Tralasciando le celebri “lacrime di San Lorenzo”, nel Medioevo si riteneva che le scie luminose fossero gli spostamenti nel cielo delle anime dei defunti mentre, stando ad un’altra interpretazione, si trattava delle anime del Purgatorio che, nell’ascesa verso il Paradiso, recitavano il Padre Nostro. Lo stesso Dante ricorre all’immagine delle stelle cadenti per descrivere il repentino sopraggiungere di un’anima, quella dell’antenato Cacciaguida, nel XV Canto del Paradiso : “Quale per li seren tranquilli e puri/ discorre ad ora ad or subito foco,/movendo li occhi che stavan sicuri/ e pare stella che tramuti loco,/ se non che da la parte ond’e’ s’accende/nulla sen perde, ed esso dura poco…”. Se Plinio, Rutilio Palladino e Marcello rispettivamente nel Naturalis Historia, nell’Opus agricolturae e ne De medicamenti, collegavano la caduta delle stelle con la scomparsa di calli, verruche e malattie degli occhi, nell’antica Sparta la visione di una stella cadente aveva un significato politico: accadeva che ogni 9 anni i magistrati sorveglianti scrutavano il cielo. L’eventuale caduta di una stella era interpretata come segno sfavorevole degli Dei nei confronti del Re che veniva deposto.

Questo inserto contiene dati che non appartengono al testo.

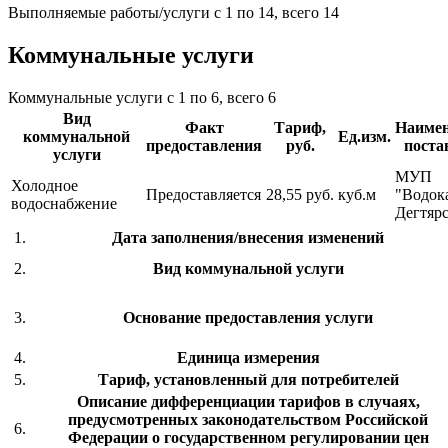
Выполняемые работы/услуги с 1 по 14, всего 14
Коммунальные услуги
Коммунальные услуги с 1 по 6, всего 6
Вид
Факт
Тариф,
Наимен
коммунальной
Ед.изм.
предоставления
руб.
поста
услуги
МУП
Холодное
Предоставляется
28,55 руб.
куб.м
"Водок
водоснабжение
Дегтяр
1.
Дата заполнения/внесения изменений
2.
Вид коммунальной услуги
3.
Основание предоставления услуги
4.
Единица измерения
5.
Тариф, установленный для потребителей
Описание дифференциации тарифов в случаях,
предусмотренных законодательством Российской
6.
Федерации о государственном регулировании цен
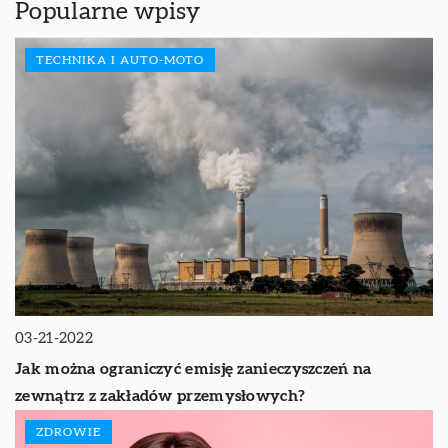
Popularne wpisy
TECHNIKA I AUTO-MOTO
03-21-2022
Jak można ograniczyć emisję zanieczyszczeń na
zewnątrz z zakładów przemysłowych?
ZDROWIE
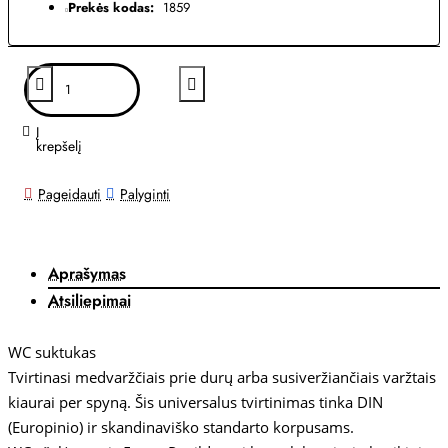
Prekės kodas:
1859
Į
krepšelį
Pageidauti
Palyginti
Aprašymas
Atsiliepimai
WC suktukas
Tvirtinasi medvaržčiais prie durų arba susiveržiančiais varžtais
kiaurai per spyną. Šis universalus tvirtinimas tinka DIN
(Europinio) ir skandinaviško standarto korpusams.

Nella cultura Indù si riteneva che ogni stella cadente fosse un’anima ridiscesa sulla Terra per reincarnarsi, mentre nell’antica Persia, dedita allo Zoroastrismo, le stelle fisse erano considerate divinità minori, mentre quelle cadenti venivano viste come elementi di caos, forze demoniache chiamate “streghe”, capeggiate da Duzhyairya, la “strega della cattiva annata”. Per sconfiggerle e proteggere gli uomini, Sirio scagliava frecce contro di esse, mettendole in fuga. Persino il grande poeta Giovanni Pascoli, nel famoso “X Agosto” , rievoca la morte del padre, ucciso in un’imboscata mentre tornava a casa nella notte del 10 agosto 1867, così: “San Lorenzo, io lo so perché tantodi stelle per l’aria tranquilla/ arde e cade, perché si gran pianto/ nel concavo cielo sfavilla …..” Il Pascoli rievoca uno degli eventi più dolorosi della sua vita e a partecipare a questa tragica situazione vi è anche il Cielo infinito, immortale, immenso; il cielo della notte di San Lorenzo, famosa per le sue stelle cadenti, raffiguranti il pianto.